Notifications and account safety
Push notifications cover price alerts, order fills, and account updates, configurable per type. Biometric login fires on each app open, which is more secure than a persisted session.
For a trader who needs to monitor positions, place controlled orders, and run funding from the phone, the easyMarkets app is a strong fit. For primary charting, pair it with TradingView or MT5 mobile rather than relying on the built-in charts.
Where the app falls short
Honest gaps the app store rating does not capture. The app is a strong monitoring and execution tool, not a full replacement for the desktop surfaces.

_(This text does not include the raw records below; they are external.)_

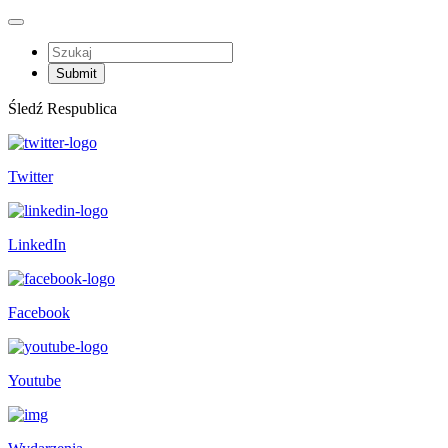
Śledź Respublica
Twitter
LinkedIn
Facebook
Youtube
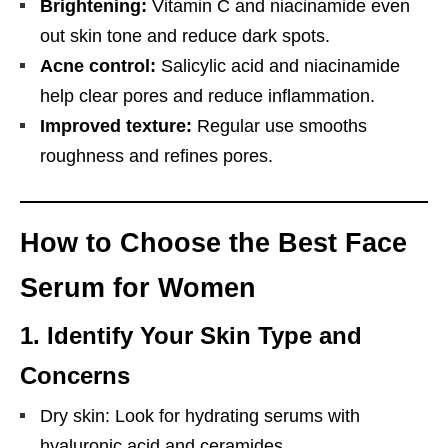
Brightening:
Vitamin C and niacinamide even
out skin tone and reduce dark spots.
Acne control:
Salicylic acid and niacinamide
help clear pores and reduce inflammation.
Improved texture:
Regular use smooths
roughness and refines pores.
How to Choose the Best Face
Serum for Women
1.
Identify Your Skin Type and
Concerns
Dry skin: Look for hydrating serums with
hyaluronic acid and ceramides.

- Charting depth: below MT5 mobile, so serious technical analysis belongs on TradingView or desktop
- No custom indicators: the built-in indicator set cannot be extended
- No EA support: automated strategies run from MT5 desktop or a VPS, the app monitors them only
- Tablet layout: the app runs as a stretched phone interface rather than a re-designed multi-pane tablet layout
These are the expected trade-offs of a streamlined app. None of them matter for the core use case of monitoring positions and placing controlled orders, and all of them are covered by pairing the app with MT5 or TradingView for analysis.
Battery, notifications and security in daily use
Background battery use stayed unremarkable across a normal trading day in our usage, within the range expected from a monitoring app. Push notifications are configurable per type, so a trader can keep fill alerts loud and mute lower-priority updates.
Biometric login fires on each app open rather than persisting a session, which is the more secure model. For a trader who funds and withdraws from the phone, that prompt on every open is a small friction worth the added safety.
Who the app is right for
For a trader who needs to monitor positions, place controlled market orders from a watchlist, and run funding from the phone, the easyMarkets app is a strong fit. The continuity of the risk tools from web to mobile is the feature that sets it apart from most broker apps.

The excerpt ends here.